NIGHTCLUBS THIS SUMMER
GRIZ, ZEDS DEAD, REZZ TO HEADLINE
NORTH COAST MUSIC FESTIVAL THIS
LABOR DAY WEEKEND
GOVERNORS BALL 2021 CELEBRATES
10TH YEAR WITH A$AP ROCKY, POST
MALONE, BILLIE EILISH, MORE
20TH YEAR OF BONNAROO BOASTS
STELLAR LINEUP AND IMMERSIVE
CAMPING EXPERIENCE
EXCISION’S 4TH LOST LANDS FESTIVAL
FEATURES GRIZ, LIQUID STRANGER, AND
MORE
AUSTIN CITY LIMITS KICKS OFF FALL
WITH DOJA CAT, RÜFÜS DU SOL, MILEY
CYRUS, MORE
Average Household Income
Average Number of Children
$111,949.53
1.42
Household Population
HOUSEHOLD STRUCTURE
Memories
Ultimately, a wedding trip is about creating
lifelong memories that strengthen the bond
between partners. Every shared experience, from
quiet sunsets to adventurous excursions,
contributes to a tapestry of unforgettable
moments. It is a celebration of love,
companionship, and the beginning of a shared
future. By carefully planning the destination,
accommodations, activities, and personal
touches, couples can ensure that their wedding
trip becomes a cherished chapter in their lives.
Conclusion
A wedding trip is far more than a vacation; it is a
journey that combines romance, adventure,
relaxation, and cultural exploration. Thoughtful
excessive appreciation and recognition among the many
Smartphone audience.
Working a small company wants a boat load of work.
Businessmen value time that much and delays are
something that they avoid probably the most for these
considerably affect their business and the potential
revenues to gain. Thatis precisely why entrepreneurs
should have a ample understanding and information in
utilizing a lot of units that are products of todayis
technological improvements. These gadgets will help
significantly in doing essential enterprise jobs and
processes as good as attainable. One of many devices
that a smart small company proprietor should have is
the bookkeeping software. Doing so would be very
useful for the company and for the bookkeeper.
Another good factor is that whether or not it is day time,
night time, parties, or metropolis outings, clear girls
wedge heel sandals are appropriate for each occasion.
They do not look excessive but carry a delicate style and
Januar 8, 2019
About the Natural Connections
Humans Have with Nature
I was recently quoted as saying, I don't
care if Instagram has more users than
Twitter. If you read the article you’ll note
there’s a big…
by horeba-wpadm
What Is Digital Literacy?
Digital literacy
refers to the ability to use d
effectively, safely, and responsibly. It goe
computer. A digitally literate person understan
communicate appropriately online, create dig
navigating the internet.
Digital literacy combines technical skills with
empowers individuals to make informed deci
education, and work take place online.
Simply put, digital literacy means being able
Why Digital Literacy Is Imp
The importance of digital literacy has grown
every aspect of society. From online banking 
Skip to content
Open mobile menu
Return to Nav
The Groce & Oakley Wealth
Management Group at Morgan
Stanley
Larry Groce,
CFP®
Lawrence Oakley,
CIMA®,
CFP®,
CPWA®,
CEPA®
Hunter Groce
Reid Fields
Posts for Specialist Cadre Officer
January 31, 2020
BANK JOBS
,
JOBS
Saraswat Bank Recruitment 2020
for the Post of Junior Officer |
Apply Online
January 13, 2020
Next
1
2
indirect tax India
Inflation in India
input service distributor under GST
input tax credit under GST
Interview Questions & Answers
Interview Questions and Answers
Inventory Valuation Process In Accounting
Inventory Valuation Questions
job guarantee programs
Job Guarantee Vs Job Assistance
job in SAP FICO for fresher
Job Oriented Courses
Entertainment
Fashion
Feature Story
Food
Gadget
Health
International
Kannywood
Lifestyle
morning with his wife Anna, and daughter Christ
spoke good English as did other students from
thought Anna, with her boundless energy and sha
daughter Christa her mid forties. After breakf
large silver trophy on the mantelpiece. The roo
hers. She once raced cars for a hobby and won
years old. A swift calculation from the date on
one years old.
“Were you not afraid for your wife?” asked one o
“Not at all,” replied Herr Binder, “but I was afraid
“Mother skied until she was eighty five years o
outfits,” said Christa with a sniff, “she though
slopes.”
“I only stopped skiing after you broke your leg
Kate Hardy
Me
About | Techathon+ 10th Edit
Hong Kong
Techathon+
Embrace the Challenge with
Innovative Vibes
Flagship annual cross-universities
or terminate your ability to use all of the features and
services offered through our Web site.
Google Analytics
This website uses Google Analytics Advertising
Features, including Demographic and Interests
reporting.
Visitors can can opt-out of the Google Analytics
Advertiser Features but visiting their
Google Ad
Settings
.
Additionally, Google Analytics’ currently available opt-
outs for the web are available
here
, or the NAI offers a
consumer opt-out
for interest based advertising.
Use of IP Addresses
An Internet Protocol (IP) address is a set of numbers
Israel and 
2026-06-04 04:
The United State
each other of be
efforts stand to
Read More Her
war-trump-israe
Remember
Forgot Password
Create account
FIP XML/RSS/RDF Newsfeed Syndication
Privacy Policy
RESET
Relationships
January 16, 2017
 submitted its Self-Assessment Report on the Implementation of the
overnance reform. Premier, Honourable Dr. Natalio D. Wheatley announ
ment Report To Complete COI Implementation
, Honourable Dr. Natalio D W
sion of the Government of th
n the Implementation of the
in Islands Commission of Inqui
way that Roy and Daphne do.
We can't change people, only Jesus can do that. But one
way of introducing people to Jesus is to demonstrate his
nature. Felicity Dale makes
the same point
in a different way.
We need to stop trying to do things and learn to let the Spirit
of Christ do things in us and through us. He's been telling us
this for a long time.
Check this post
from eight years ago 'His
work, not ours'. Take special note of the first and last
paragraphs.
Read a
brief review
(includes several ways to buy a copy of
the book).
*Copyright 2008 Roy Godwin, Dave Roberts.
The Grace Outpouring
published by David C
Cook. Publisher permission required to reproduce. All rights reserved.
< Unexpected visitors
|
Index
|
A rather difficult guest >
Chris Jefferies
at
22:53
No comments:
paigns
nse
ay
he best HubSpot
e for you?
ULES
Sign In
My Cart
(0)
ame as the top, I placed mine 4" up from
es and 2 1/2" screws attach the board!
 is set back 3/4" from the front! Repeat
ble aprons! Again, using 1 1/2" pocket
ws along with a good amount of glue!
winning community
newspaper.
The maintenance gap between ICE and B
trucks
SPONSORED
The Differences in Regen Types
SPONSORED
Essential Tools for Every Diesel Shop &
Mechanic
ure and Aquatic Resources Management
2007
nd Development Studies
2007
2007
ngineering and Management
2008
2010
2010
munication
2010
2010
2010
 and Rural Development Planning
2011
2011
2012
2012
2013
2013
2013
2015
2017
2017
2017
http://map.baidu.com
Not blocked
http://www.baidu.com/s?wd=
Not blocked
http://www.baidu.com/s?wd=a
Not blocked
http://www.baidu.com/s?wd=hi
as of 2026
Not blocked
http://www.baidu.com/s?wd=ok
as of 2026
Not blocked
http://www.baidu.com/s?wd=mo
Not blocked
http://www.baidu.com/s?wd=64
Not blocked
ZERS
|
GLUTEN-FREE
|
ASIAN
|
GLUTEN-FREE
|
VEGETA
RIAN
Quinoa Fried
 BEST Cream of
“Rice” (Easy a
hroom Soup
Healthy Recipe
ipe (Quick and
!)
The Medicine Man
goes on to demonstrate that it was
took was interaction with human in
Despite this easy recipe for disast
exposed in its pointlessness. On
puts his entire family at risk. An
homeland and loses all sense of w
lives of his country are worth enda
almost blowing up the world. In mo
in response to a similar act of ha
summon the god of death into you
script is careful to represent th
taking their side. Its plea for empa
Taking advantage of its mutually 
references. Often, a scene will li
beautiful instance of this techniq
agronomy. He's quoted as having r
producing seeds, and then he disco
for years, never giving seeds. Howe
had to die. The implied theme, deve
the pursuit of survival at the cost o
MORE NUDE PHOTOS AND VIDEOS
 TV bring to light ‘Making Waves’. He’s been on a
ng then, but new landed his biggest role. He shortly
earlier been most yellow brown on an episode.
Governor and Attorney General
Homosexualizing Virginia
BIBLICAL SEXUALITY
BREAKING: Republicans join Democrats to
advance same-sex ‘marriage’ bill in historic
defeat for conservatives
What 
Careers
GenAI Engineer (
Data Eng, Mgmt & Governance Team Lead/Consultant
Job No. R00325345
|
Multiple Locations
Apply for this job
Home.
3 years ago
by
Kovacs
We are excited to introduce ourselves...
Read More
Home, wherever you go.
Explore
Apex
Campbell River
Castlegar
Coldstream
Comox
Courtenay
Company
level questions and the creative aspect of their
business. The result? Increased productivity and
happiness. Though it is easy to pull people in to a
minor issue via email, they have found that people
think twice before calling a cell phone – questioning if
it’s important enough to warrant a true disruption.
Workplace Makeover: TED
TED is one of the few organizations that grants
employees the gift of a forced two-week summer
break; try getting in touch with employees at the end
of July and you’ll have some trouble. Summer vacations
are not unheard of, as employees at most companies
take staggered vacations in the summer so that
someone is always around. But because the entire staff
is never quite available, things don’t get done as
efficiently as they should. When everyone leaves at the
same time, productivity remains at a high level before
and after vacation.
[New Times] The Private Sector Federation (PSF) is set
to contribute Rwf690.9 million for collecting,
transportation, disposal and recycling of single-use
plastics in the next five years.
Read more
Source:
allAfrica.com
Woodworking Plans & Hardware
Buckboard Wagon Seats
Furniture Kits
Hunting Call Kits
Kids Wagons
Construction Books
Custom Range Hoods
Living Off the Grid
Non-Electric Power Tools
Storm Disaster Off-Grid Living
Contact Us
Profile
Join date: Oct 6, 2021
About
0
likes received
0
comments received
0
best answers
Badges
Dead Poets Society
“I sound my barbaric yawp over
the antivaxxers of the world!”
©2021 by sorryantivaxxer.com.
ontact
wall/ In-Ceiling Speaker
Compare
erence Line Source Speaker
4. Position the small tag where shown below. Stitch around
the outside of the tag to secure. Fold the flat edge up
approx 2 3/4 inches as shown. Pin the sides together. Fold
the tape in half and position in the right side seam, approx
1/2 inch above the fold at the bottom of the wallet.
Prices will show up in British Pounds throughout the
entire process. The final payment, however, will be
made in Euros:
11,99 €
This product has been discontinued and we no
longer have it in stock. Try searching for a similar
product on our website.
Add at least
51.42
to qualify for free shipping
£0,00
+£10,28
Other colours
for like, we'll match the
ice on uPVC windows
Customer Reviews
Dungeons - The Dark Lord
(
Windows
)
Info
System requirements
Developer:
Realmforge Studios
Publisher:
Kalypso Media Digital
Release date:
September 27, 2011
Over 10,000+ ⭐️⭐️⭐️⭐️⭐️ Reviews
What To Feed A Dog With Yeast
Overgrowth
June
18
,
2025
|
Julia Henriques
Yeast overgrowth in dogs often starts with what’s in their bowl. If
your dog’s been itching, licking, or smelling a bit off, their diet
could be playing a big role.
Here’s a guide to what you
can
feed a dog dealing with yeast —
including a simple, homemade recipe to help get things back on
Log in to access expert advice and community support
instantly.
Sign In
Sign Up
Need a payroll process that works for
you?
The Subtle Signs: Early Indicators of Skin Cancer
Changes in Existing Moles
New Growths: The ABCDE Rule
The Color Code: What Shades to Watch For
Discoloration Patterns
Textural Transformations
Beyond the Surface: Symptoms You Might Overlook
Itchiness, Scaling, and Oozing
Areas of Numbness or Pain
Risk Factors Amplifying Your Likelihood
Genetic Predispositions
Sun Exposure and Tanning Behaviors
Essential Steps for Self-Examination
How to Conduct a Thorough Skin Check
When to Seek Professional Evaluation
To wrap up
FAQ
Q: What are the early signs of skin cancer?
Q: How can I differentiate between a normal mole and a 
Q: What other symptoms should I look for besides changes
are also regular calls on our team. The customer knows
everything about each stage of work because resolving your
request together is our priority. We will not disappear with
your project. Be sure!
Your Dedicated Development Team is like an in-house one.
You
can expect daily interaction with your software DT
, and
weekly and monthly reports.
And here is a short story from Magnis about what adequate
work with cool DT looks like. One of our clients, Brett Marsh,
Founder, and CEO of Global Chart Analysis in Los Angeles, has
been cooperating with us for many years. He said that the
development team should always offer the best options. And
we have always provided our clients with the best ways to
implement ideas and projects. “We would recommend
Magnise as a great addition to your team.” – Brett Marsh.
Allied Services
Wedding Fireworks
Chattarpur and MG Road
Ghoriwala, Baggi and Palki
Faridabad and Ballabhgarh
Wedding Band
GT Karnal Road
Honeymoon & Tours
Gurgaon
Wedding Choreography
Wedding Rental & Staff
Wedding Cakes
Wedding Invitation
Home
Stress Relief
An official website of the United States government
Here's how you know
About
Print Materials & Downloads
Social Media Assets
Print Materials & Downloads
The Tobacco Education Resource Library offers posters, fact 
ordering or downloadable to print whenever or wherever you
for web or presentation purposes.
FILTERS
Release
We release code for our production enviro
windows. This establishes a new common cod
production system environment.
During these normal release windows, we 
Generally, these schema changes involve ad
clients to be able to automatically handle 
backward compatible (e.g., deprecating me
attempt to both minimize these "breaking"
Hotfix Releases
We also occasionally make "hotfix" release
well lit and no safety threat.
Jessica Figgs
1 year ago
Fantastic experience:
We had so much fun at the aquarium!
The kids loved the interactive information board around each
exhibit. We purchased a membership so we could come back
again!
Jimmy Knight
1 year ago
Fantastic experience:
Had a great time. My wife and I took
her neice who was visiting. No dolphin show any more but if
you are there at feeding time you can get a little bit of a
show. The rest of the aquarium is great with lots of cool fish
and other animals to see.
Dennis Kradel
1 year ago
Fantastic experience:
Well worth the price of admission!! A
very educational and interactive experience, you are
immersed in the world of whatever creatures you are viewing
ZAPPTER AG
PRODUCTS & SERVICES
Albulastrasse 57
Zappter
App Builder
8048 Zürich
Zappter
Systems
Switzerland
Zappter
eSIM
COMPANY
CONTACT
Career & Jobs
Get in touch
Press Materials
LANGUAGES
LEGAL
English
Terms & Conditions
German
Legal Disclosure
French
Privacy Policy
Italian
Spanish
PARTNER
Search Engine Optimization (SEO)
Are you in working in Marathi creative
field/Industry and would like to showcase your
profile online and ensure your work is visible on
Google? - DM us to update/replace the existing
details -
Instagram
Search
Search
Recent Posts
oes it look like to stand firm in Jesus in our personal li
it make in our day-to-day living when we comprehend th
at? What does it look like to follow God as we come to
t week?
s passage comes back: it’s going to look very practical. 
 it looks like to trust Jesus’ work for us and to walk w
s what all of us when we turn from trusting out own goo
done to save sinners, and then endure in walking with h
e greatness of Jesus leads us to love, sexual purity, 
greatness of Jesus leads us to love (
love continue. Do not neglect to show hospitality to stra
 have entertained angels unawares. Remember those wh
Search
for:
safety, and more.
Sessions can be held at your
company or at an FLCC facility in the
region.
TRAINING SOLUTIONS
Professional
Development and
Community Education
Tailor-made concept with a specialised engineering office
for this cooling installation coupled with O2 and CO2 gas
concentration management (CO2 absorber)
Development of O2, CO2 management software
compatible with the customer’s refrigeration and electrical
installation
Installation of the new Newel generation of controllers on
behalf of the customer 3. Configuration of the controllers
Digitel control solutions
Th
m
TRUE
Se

────

REQUIRED WORK. Print exactly the lines of the listing above starting at the line containing "refers to the ability to use d" and ending at the line containing "thought Anna, with", both included.

PROBLEM SOLUTION.
refers to the ability to use d
effectively, safely, and responsibly. It goe
computer. A digitally literate person understan
communicate appropriately online, create dig
navigating the internet.
Digital literacy combines technical skills with
empowers individuals to make informed deci
education, and work take place online.
Simply put, digital literacy means being able
Why Digital Literacy Is Imp
The importance of digital literacy has grown
every aspect of society. From online banking 
Skip to content
Open mobile menu
Return to Nav
The Groce & Oakley Wealth
Management Group at Morgan
Stanley
Larry Groce,
CFP®
Lawrence Oakley,
CIMA®,
CFP®,
CPWA®,
CEPA®
Hunter Groce
Reid Fields
Posts for Specialist Cadre Officer
January 31, 2020
BANK JOBS
,
JOBS
Saraswat Bank Recruitment 2020
for the Post of Junior Officer |
Apply Online
January 13, 2020
Next
1
2
indirect tax India
Inflation in India
input service distributor under GST
input tax credit under GST
Interview Questions & Answers
Interview Questions and Answers
Inventory Valuation Process In Accounting
Inventory Valuation Questions
job guarantee programs
Job Guarantee Vs Job Assistance
job in SAP FICO for fresher
Job Oriented Courses
Entertainment
Fashion
Feature Story
Food
Gadget
Health
International
Kannywood
Lifestyle
morning with his wife Anna, and daughter Christ
spoke good English as did other students from
thought Anna, with her boundless energy and sha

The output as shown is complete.